Scoop: Not Your Typical Boxing Column: #10

January 27th, 2012

By Scoop Malinowski

Guillerno Rigondeaux is one of the best fighters in the business today. The 31-year old super bantamweight champ has won two Olympic gold medals (2000, 2004) and just won a world title in just his ninth pro fight, with a sixth-round KO of Californian Rico Ramos. If “El Chacal” did not leave Cuba a few years ago, he surely would have become the only man in boxing history to win three Olympic boxing gold medals in 2008. Rigondeaux, promoted by Top Rank, is in position to become a major star. Moments after clobbering the highly-touted Ramos, Rigondeaux called out Nonito Donaire who later answered the challenge by saying he is more interested to test his skills against fellow Cuban dynamo Gamboa.

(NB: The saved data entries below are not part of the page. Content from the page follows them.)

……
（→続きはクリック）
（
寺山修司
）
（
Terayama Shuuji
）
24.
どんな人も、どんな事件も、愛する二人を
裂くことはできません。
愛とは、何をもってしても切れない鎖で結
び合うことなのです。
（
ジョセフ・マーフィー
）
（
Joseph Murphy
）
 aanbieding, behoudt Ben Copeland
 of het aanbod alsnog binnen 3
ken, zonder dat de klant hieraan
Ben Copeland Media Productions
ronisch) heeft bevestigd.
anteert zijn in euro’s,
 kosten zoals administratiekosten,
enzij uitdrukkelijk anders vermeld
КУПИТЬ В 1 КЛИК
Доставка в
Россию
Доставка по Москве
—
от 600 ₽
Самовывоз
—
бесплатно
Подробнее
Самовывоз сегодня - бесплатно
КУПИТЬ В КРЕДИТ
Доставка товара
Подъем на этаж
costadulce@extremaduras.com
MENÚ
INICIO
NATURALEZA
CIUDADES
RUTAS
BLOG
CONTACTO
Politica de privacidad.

Floyd Mayweather attended the Rigondeaux-Ramos match but was booed by the Las Vegas crowd when the ring announcer made the announcement. They keep telling us Money Mayweather is such a major star but it does not bode well when the Las Vegas resident is booed in his own hometown. I remember hearing champions like Ali, Frazier, Lewis, Duran get their names announced at fights and receiving thunderous ovations.

And speaking of Mayweather, if he really truly wants to face Manny Pacquiao next, why didn’t he make a point to attend the Pacquiao-Marquez 3 fight which was also staged in his hometown? I’ll tell you why – he doesn’t really want the fight, he just pretends to want it. Fakery and deception are Floyd’s game.

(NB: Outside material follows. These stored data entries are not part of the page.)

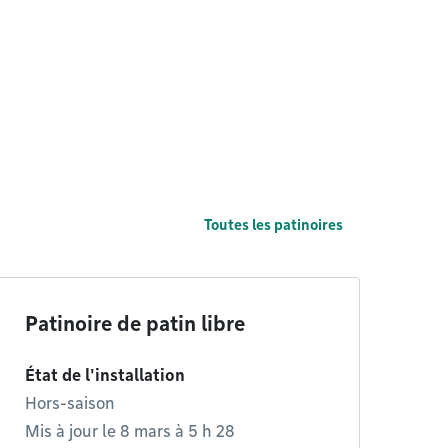
Toutes les patinoires
Patinoire de patin libre
État de l'installation
Hors-saison
Mis à jour le 8 mars à 5 h 28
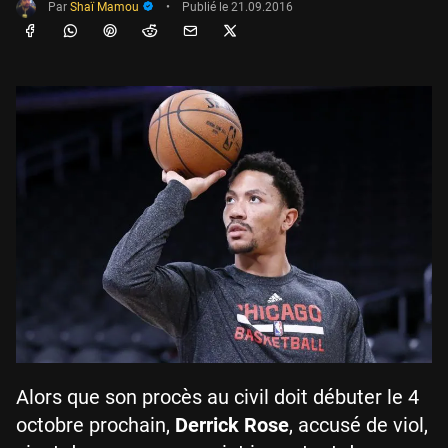
Par
Shaï Mamou
•
Publié le
21.09.2016
Alors que son procès au civil doit débuter le 4
octobre prochain,
Derrick Rose
, accusé de viol,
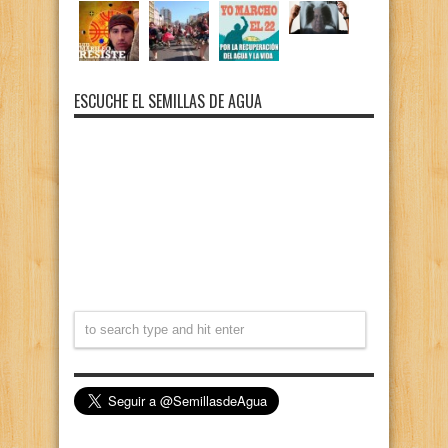
ESCUCHE EL SEMILLAS DE AGUA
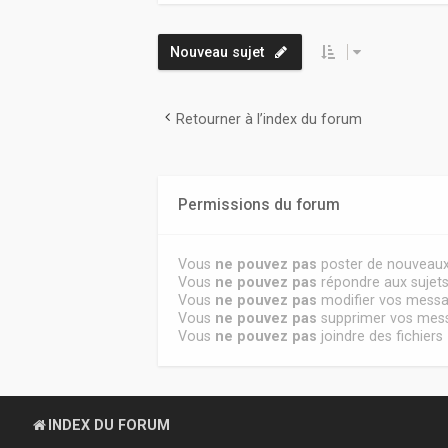
Nouveau sujet
Retourner à l’index du forum
Permissions du forum
Vous
ne pouvez pas
poster de nouveaux
Vous
ne pouvez pas
répondre aux sujet
Vous
ne pouvez pas
modifier vos mess
Vous
ne pouvez pas
supprimer vos mes
Vous
ne pouvez pas
joindre des fichiers
INDEX DU FORUM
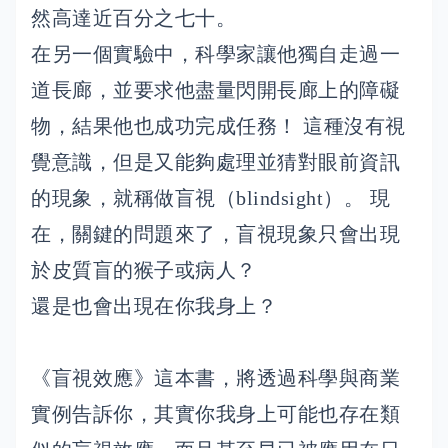
然高達近百分之七十。
在另一個實驗中，科學家讓他獨自走過一
道長廊，並要求他盡量閃開長廊上的障礙
物，結果他也成功完成任務！ 這種沒有視
覺意識，但是又能夠處理並猜對眼前資訊
的現象，就稱做盲視（blindsight）。 現
在，關鍵的問題來了，盲視現象只會出現
於皮質盲的猴子或病人？
還是也會出現在你我身上？
《盲視效應》這本書，將透過科學與商業
實例告訴你，其實你我身上可能也存在類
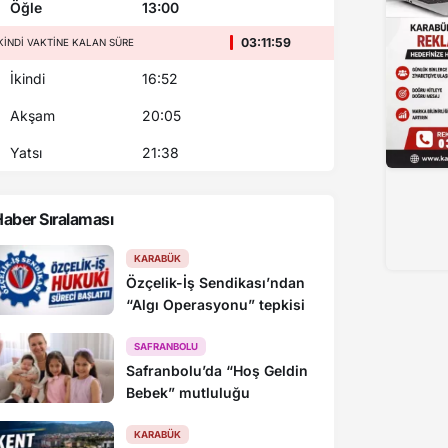
Öğle
13:00
03:11:59
KINDI VAKTINE KALAN SÜRE
İkindi
16:52
Akşam
20:05
Yatsı
21:38
aber Sıralaması
KARABÜK
Özçelik-İş Sendikası’ndan
“Algı Operasyonu” tepkisi
SAFRANBOLU
Safranbolu’da “Hoş Geldin
Bebek” mutluluğu
KARABÜK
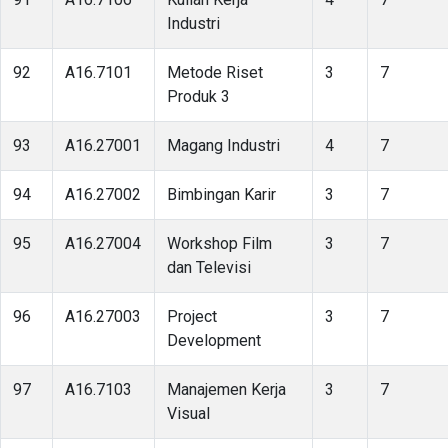
Industri
92
A16.7101
Metode Riset
3
7
Produk 3
93
A16.27001
Magang Industri
4
7
94
A16.27002
Bimbingan Karir
3
7
95
A16.27004
Workshop Film
3
7
dan Televisi
96
A16.27003
Project
3
7
Development
97
A16.7103
Manajemen Kerja
3
7
Visual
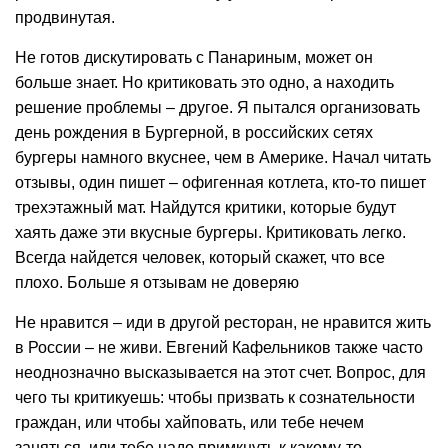
продвинутая.
Не готов дискутировать с Панариным, может он
больше знает. Но критиковать это одно, а находить
решение проблемы – другое. Я пытался организовать
день рождения в Бургерной, в российских сетях
бургеры намного вкуснее, чем в Америке. Начал читать
отзывы, один пишет – офигенная котлета, кто-то пишет
трехэтажный мат. Найдутся критики, которые будут
хаять даже эти вкусные бургеры. Критиковать легко.
Всегда найдется человек, который скажет, что все
плохо. Больше я отзывам не доверяю
Не нравится – иди в другой ресторан, не нравится жить
в России – не живи. Евгений Кафельников также часто
неоднозначно высказывается на этот счет. Вопрос, для
чего ты критикуешь: чтобы призвать к сознательности
граждан, или чтобы хайповать, или тебе нечем
заняться, или тебе надо примкнуть к какому-то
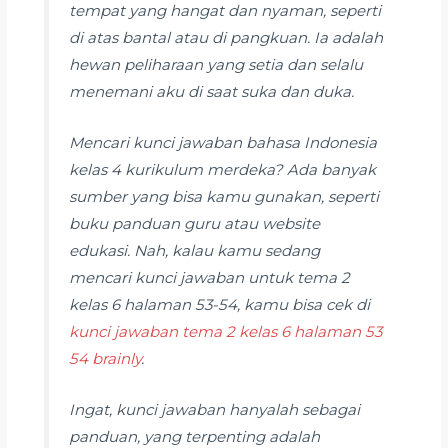
tempat yang hangat dan nyaman, seperti
di atas bantal atau di pangkuan. Ia adalah
hewan peliharaan yang setia dan selalu
menemani aku di saat suka dan duka.
Mencari kunci jawaban bahasa Indonesia
kelas 4 kurikulum merdeka? Ada banyak
sumber yang bisa kamu gunakan, seperti
buku panduan guru atau website
edukasi. Nah, kalau kamu sedang
mencari kunci jawaban untuk tema 2
kelas 6 halaman 53-54, kamu bisa cek di
kunci jawaban tema 2 kelas 6 halaman 53
54 brainly
.
Ingat, kunci jawaban hanyalah sebagai
panduan, yang terpenting adalah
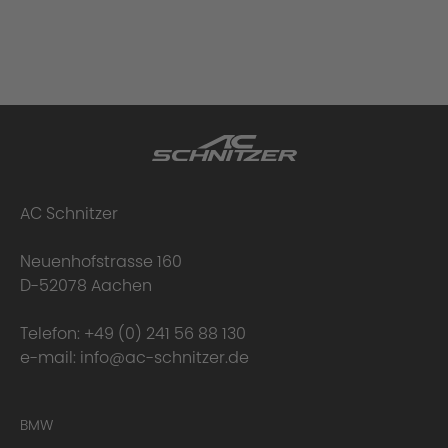
AC Schnitzer
Neuenhofstrasse 160
D-52078 Aachen
Telefon:
+49 (0) 241 56 88 130
e-mail:
info@ac-schnitzer.de
BMW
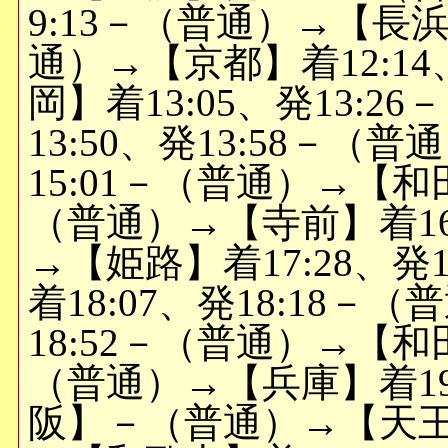
9:13－（普通）→【長浜】
通）→【京都】着12:14
岡】着13:05、発13:
13:50、発13:58－（
15:01－（普通）→【和田
（普通）→【寺前】着16:
→【姫路】着17:28、発
着18:07、発18:18－
18:52－（普通）→【和田
（普通）→【兵庫】着1
阪】－（普通）→【天王寺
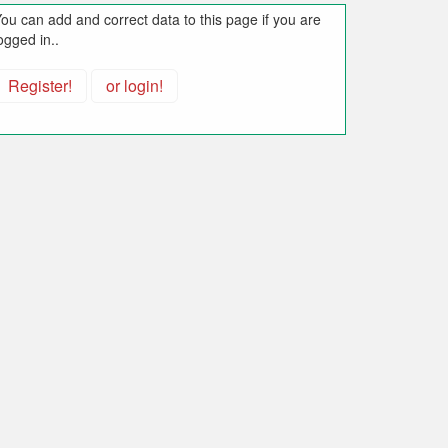
ou can add and correct data to this page if you are
ogged in..
Register!
or login!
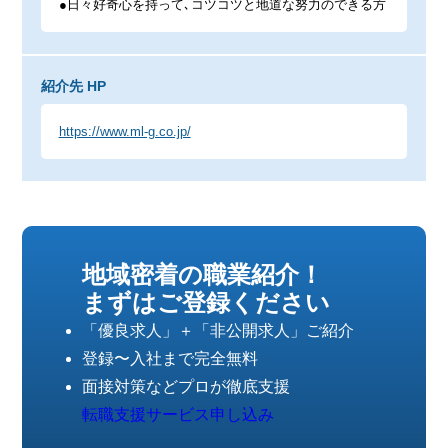
●日々好奇心を持って､コツコツと地道な努力のできる方
紹介先 HP
https://www.ml-g.co.jp/
地域密着の職業紹介！
まずはご登録ください
「優良求人」＋「非公開求人」ご紹介
登録〜入社まで完全無料
面接対策などプロが徹底支援
転職支援サービス申し込み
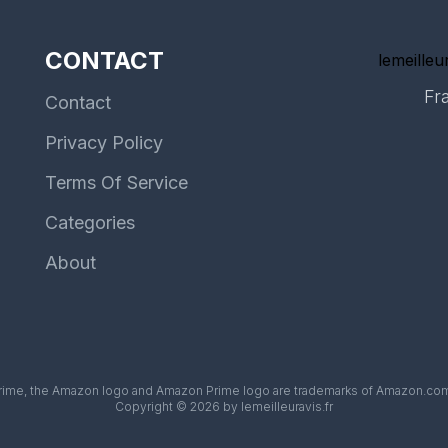
CONTACT
lemeilleur
Fr
Contact
Privacy Policy
Terms Of Service
Categories
About
me, the Amazon logo and Amazon Prime logo are trademarks of Amazon.com, Inc
Copyright © 2026 by lemeilleuravis.fr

Seth Mitchell will make his return on the Hopkins-Dawson 2 undercard in April in Atlantic City. Mitchell has emerged as the most exciting African American heavyweight prospect since, perhaps, Michael Grant.

IBF/WBO/WBA and Ring Heavyweight champ Wladimir Klitschko has been relaxing and golfing in South Florida and will leave for training camp in Austria at the end of the month. Klitschko will face former Cruiserweight champ Jean Marc Mormeck in March. EPIX network will televise the world title fight in the United States.

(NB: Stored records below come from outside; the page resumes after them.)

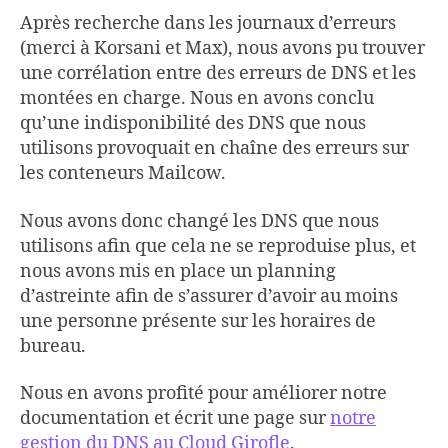
Après recherche dans les journaux d’erreurs
(merci à Korsani et Max), nous avons pu trouver
une corrélation entre des erreurs de DNS et les
montées en charge. Nous en avons conclu
qu’une indisponibilité des DNS que nous
utilisons provoquait en chaîne des erreurs sur
les conteneurs Mailcow.
Nous avons donc changé les DNS que nous
utilisons afin que cela ne se reproduise plus, et
nous avons mis en place un planning
d’astreinte afin de s’assurer d’avoir au moins
une personne présente sur les horaires de
bureau.
Nous en avons profité pour améliorer notre
documentation et écrit une page sur
notre
gestion du DNS au Cloud Girofle
.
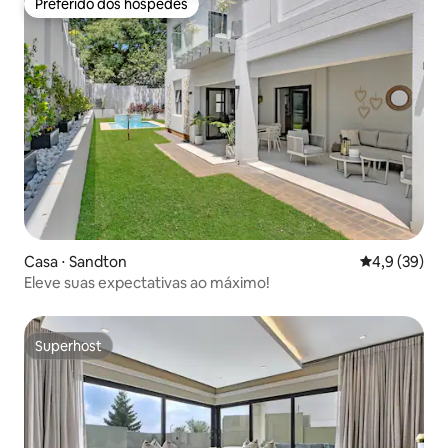
Preferido dos hóspedes
Preferido dos hóspedes
Casa ⋅ Sandton
4,9 de uma a
4,9 (39)
Eleve suas expectativas ao máximo!
Superhost
Superhost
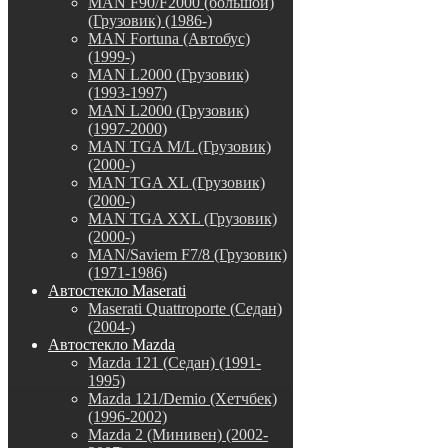
MAN F90/F2000 (большой)
(Грузовик) (1986-)
MAN Fortuna (Автобус)
(1999-)
MAN L2000 (Грузовик)
(1993-1997)
MAN L2000 (Грузовик)
(1997-2000)
MAN TGA M/L (Грузовик)
(2000-)
MAN TGA XL (Грузовик)
(2000-)
MAN TGA XXL (Грузовик)
(2000-)
MAN/Saviem F7/8 (Грузовик)
(1971-1986)
Автостекло Maserati
Maserati Quattroporte (Седан)
(2004-)
Автостекло Mazda
Mazda 121 (Седан) (1991-
1995)
Mazda 121/Demio (Хетчбек)
(1996-2002)
Mazda 2 (Минивен) (2002-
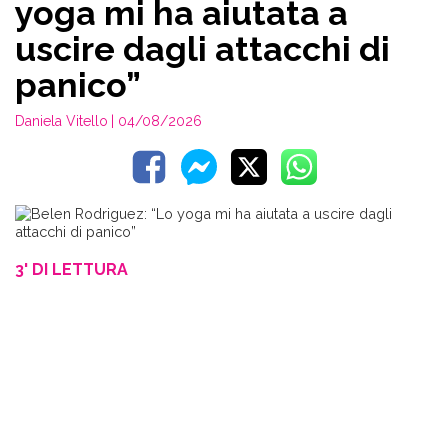
yoga mi ha aiutata a
uscire dagli attacchi di
panico”
Daniela Vitello
| 04/08/2026
3' DI LETTURA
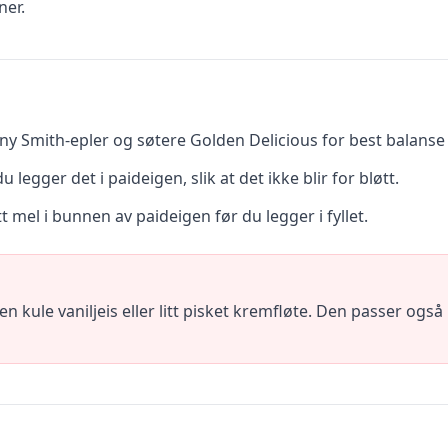
ner.
ny Smith-epler og søtere Golden Delicious for best balanse
u legger det i paideigen, slik at det ikke blir for bløtt.
t mel i bunnen av paideigen før du legger i fyllet.
kule vaniljeis eller litt pisket kremfløte. Den passer også 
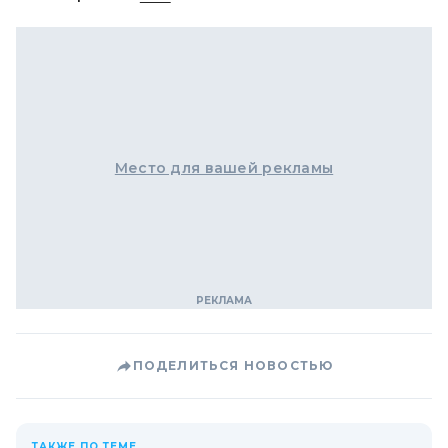
Место для вашей рекламы
ПОДЕЛИТЬСЯ НОВОСТЬЮ
ТАКЖЕ ПО ТЕМЕ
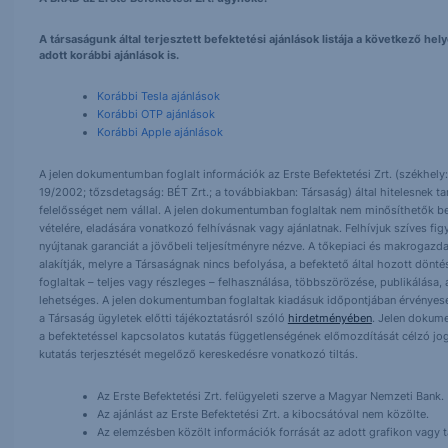
A társaságunk által terjesztett befektetési ajánlások listája a következő h
adott korábbi ajánlások is.
Korábbi Tesla ajánlások
Korábbi OTP ajánlások
Korábbi Apple ajánlások
A jelen dokumentumban foglalt információk az Erste Befektetési Zrt. (székhely:
19/2002; tőzsdetagság: BÉT Zrt.; a továbbiakban: Társaság) által hitelesnek t
felelősséget nem vállal. A jelen dokumentumban foglaltak nem minősíthetők be
vételére, eladására vonatkozó felhívásnak vagy ajánlatnak. Felhívjuk szíves fig
nyújtanak garanciát a jövőbeli teljesítményre nézve. A tőkepiaci és makrogazd
alakítják, melyre a Társaságnak nincs befolyása, a befektető által hozott dö
foglaltak – teljes vagy részleges – felhasználása, többszörözése, publikálása,
lehetséges. A jelen dokumentumban foglaltak kiadásuk időpontjában érvényese
a Társaság ügyletek előtti tájékoztatásról szóló
hirdetményében
. Jelen dokum
a befektetéssel kapcsolatos kutatás függetlenségének előmozdítását célzó jog
kutatás terjesztését megelőző kereskedésre vonatkozó tiltás.
Az Erste Befektetési Zrt. felügyeleti szerve a Magyar Nemzeti Bank.
Az ajánlást az Erste Befektetési Zrt. a kibocsátóval nem közölte.
Az elemzésben közölt információk forrását az adott grafikon vagy tá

Did you ever see the movie “Abbott & Costello Meet The Invisible Man”? It has a boxing theme, Bud and Lou play a pair of private eyes hired by a badly managed boxer who drinks a potion and becomes an invisible man. The boxer wants to catch the gangsters who set him up. It’s a silly little movie but the boxing angle makes it worth watching. There used to be a lot of boxing themes in the old black and white comedies, Charlie Chaplin did a boxing scene in the all time classic “City Lights.” Ralph Kramden got himself into a boxing match with a goon in one of the Honeymooners episodes. It reflects how popular boxing was as a part of the culture in those days.

Bobby Gunn, the Bareknuckle Heavyweight champ, is trying to secure a fight with Roy Jones Jr. Gunn, a cruiserweight beltholder, is a very interesting character, very smart and he has a throwback aura about him, both in and out of the ring. I think Jones vs. Gunn could be a good fight to see, much more so than Jones vs. Haye.

A funny boxing memory from Bobby Czyz: “My first pro fight. Because of (appearing on) ABC’s Wide World of Sports and the Olympic team and all that stuff, and my fighting the Irish team, before my first pro fight they had a press conference and somebody actually cared what I had to say. Because I was a local kid from Wanaque, NJ, fighting in Totowa. And they said, ‘Could you describe yourself? Who is Bobby Czyz?’ And I made the following statement: ‘I’m the antithesis of the stereotypical fighter.’ Which got nothing but laughter and roars [smiles]. I just thought that was funny. Because nobody talked like that, that fights. I’m different.”

And lastly, there are rumors that Mayweather will choose Miguel Cotto as his May 5 opponent. No chance of that happening. Cotto is perhaps the second most dangerous opponent Mayweather could pick, aside from Manny Pacquaio. Mayweather already ducked Cotto back in 2008 so if Floyd and his advisor actually do agree to face Cotto, who is far from finished, I would be very surprised. Mostly because a semi prominent boxing manager told me Haymon once told him he would never match Floyd against Margarito because “Margarito is just too big and too strong, and he never stops coming.” I just don’t think Floyd or Haymon would want to risk it with Cotto who looked excellent in dominating the still respected Margarito late last year. I will regain a considerable measure of respect for Floyd and Haymon if they agree to fight Cotto, after ducking Manny Pacquiao for about the seventh time over 26 months.